Short takes on literature

From Laozi's time to James Joyce's, no one successfully wrote a sacred scripture in the comic mode. Finnegans Wake is the greatest Menippean satire ever written.

If we, like the inhabitants of Glubbdubbdrib, could call up the ghost of Shakespeare, to ask him what he meant by such-and-such a passage, he could only reply with maddening iteration that he meant it to form part of the play.
     --Northrop Frye (from memory)

Some have called Theodore Dreiser a great writer who couldn't write very well. I reject the notion of artists who aren't craftspeople. Did anyone ever hear of a great painter who didn't happen to paint very well?

Tom Shippey points out in J. R. R. Tolkien: Author of the Century that the split between Tolkien-lovers and Tolkien-haters is basically not between the uneducated and the educated, but between the generally and the specially educated. Tolkien-despising has been a self-perpetuating passion among the English professors (and the literati) for fifty years.

Two Scottish lords in Samuel Johnson's time: "Have you read my latest book?" "I have not, my Lord. You write a great deal faster than I am able to read."

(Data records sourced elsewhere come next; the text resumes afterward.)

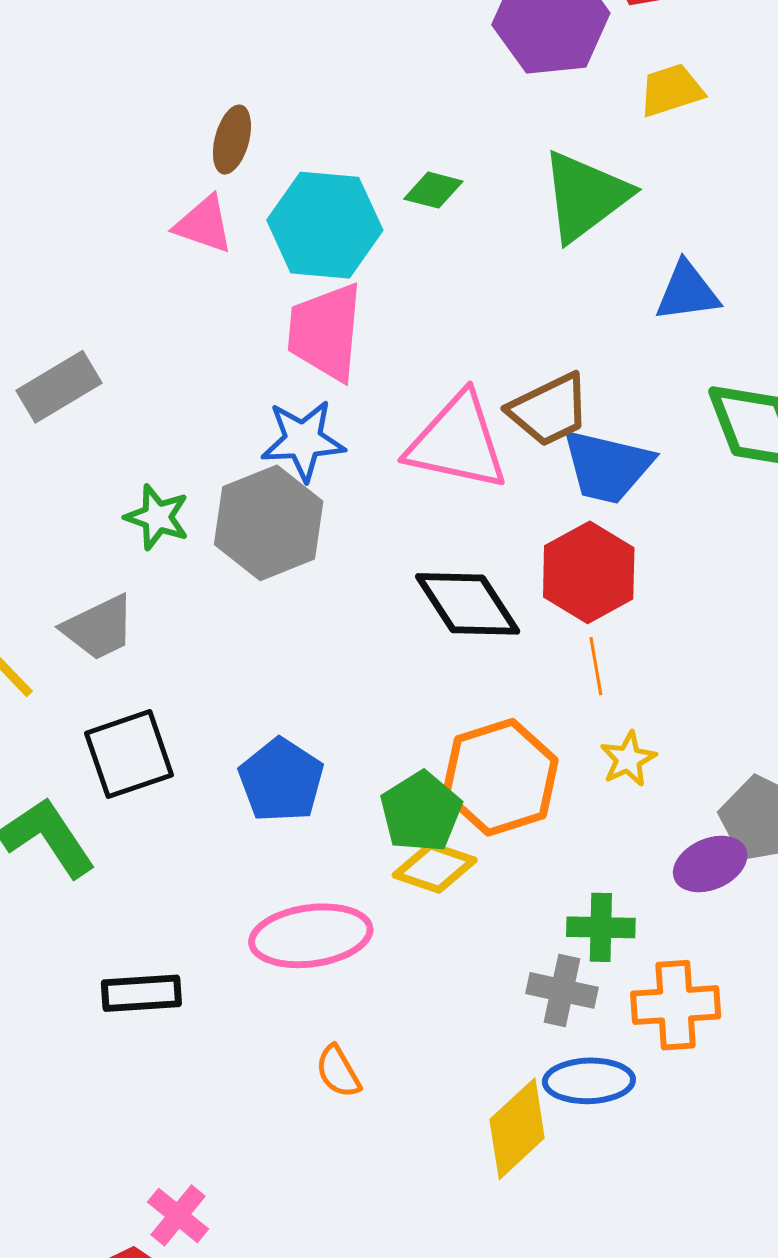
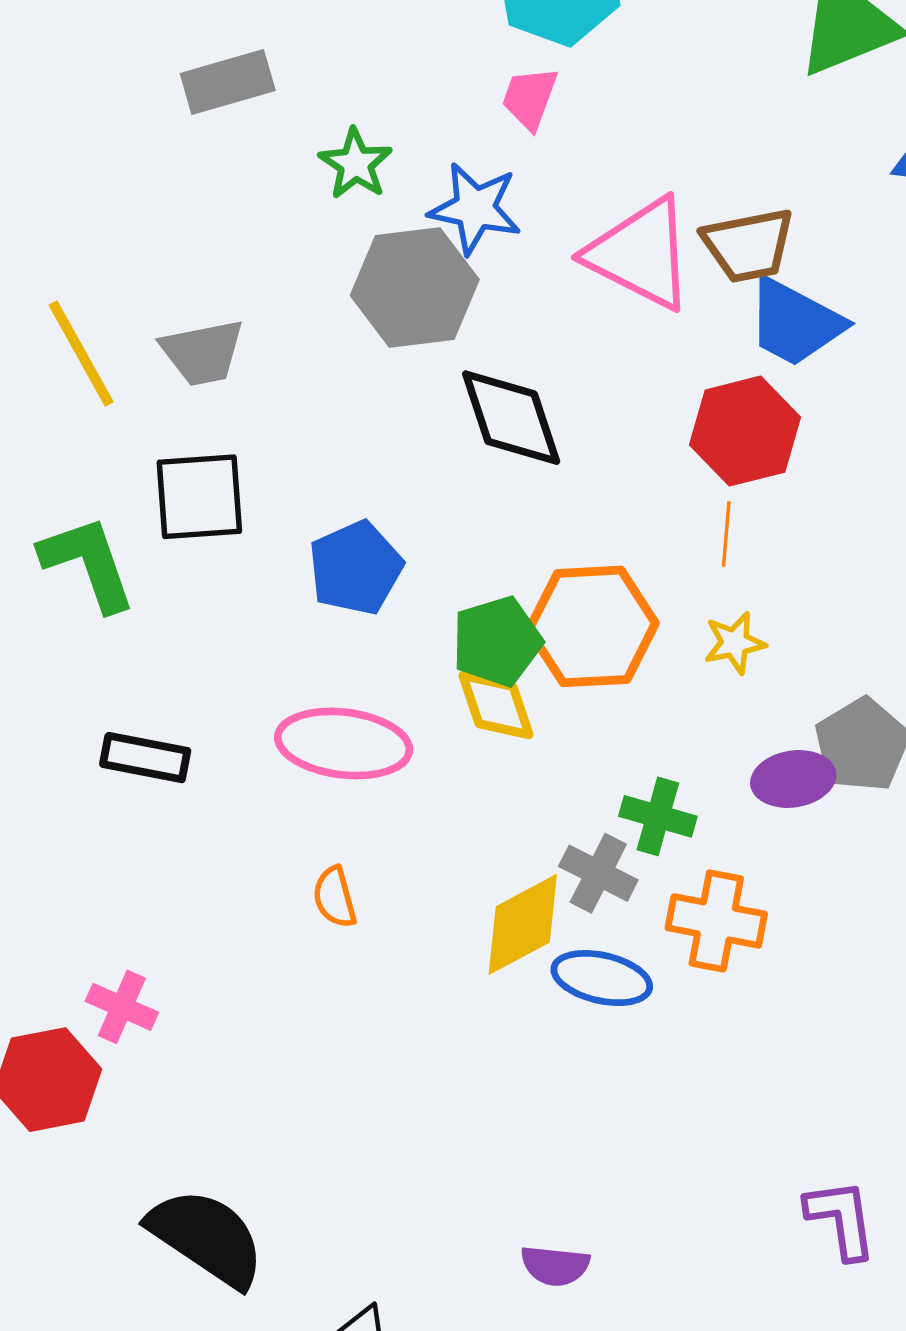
pink trapezoid: (325, 332) -> (530, 98), size x0.6
green star: (157, 517) -> (356, 164), moved
black diamond: (468, 604) -> (511, 418), moved
yellow diamond: (435, 868) -> (496, 705), turned 38
yellow diamond: (517, 1129) -> (523, 924), moved
pink cross: (178, 1215) -> (122, 1007), turned -30

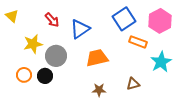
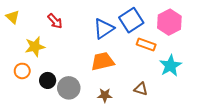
blue triangle: (80, 29) -> (104, 29), moved
gray circle: (56, 56) -> (69, 88), moved
orange circle: (24, 75) -> (22, 71), moved
brown triangle: (133, 84) -> (141, 89), turned 32

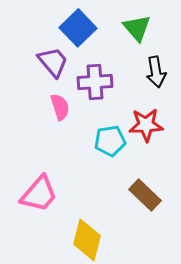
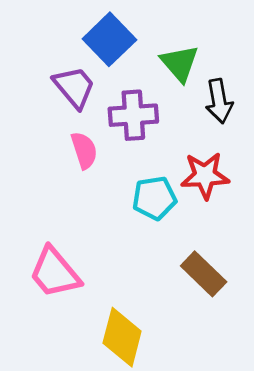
green triangle: (137, 28) -> (180, 63), moved
pink trapezoid: (39, 194) -> (55, 273), turned 99

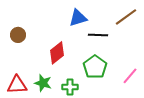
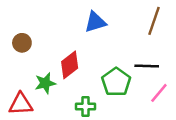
brown line: (126, 17) -> (154, 21), turned -35
black line: (98, 35) -> (147, 66), moved
green star: (43, 83) -> (45, 83), moved, turned -30

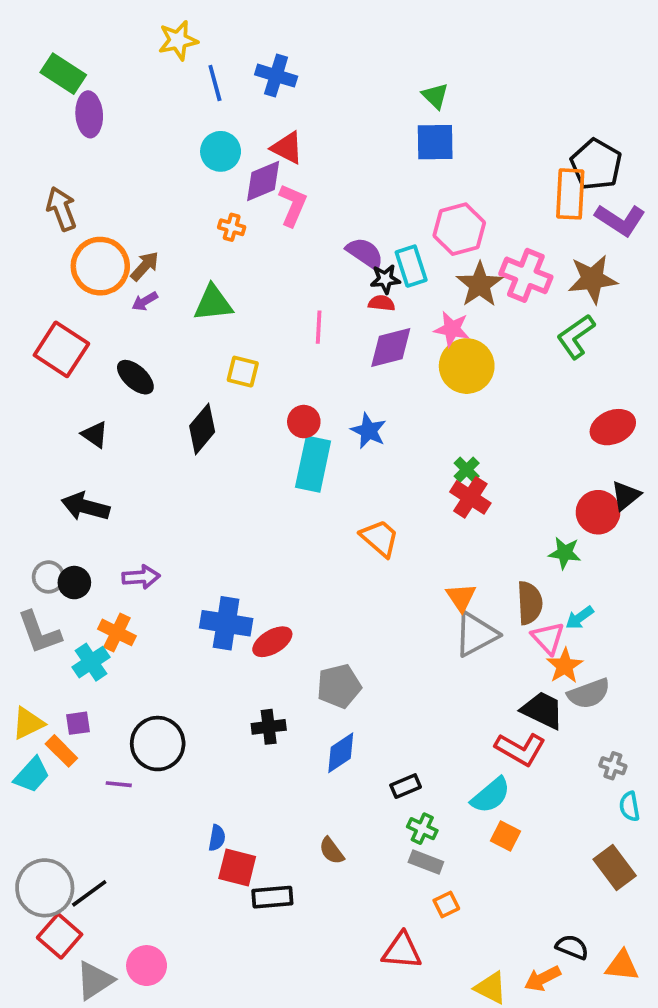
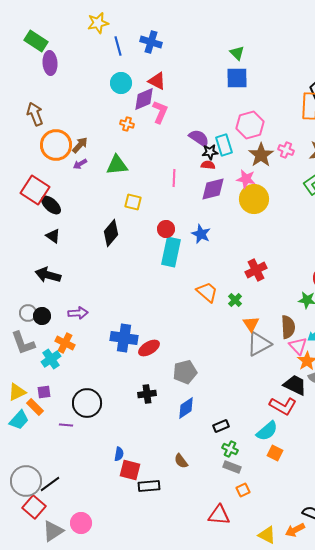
pink cross: (526, 275) -> (286, 150), size x0.6
black ellipse: (135, 377) -> (51, 205), moved
green cross: (467, 470) -> (235, 300), moved
red cross: (470, 497) -> (256, 270), turned 30

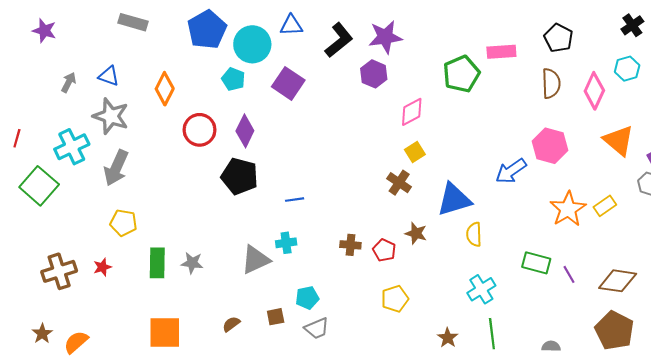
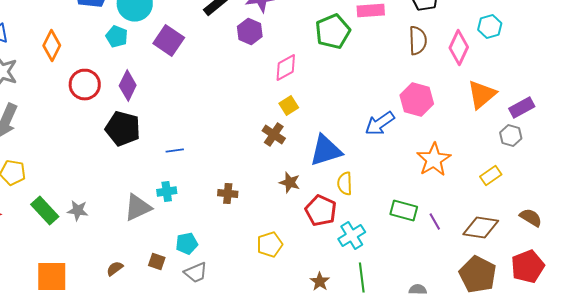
orange triangle: (619, 140) -> (482, 94), turned 40
yellow rectangle: (605, 206) -> (491, 176), moved
red pentagon: (384, 250) -> (321, 210), moved, size x1.4
green rectangle: (157, 263) -> (45, 210), turned -44
brown square: (276, 317) -> (157, 262), turned 30

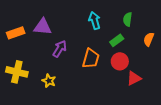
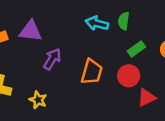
green semicircle: (128, 19) -> (124, 21), moved
cyan arrow: (95, 21) -> (97, 23), turned -60
green rectangle: (117, 40) -> (136, 49), moved

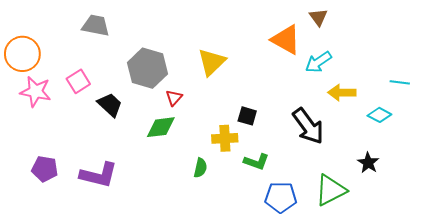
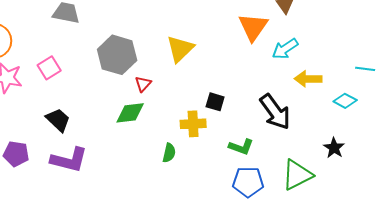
orange triangle: (286, 40) -> (253, 27), turned 36
black trapezoid: (110, 105) -> (58, 120), moved
green L-shape: (256, 162) -> (241, 147), moved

Why did the Hollywood agent respect Shakespeare? Because he said if he made enough money he'd quit and retire to Stratford, and when he made enough money, he (unlike many a Hollywood writer) quit and retired to Stratford.

4 comments:

Anonymous said...

"I reject the notion of artists who aren't craftspeople."

Amen. Aaaaamen.

Anonymous said...

A bad workman blames his tools. Artistry doesn't always necessitate a quantified level of proficiency. It would be a little foolish to believe that the sparks of creativity are confined within certain limits. One person's meat is another person's poison.

John Cowan said...

I've never agreed with that saying. Bad tools are bad tools, and if you are stuck with the tools you are using, you're going to have trouble doing anything craftsmanlike. Try whittling wood with a blunt knife and no sharpener some time.

Anonymous said...

Did anyone ever hear of a great painter who didn't happen to paint very well?

Jackson Pollock

His paintings have great force, they are unique, they are true art - yet Pollock was not a craftsman. Look at his early paintings - not well crafted, no indication he painted well.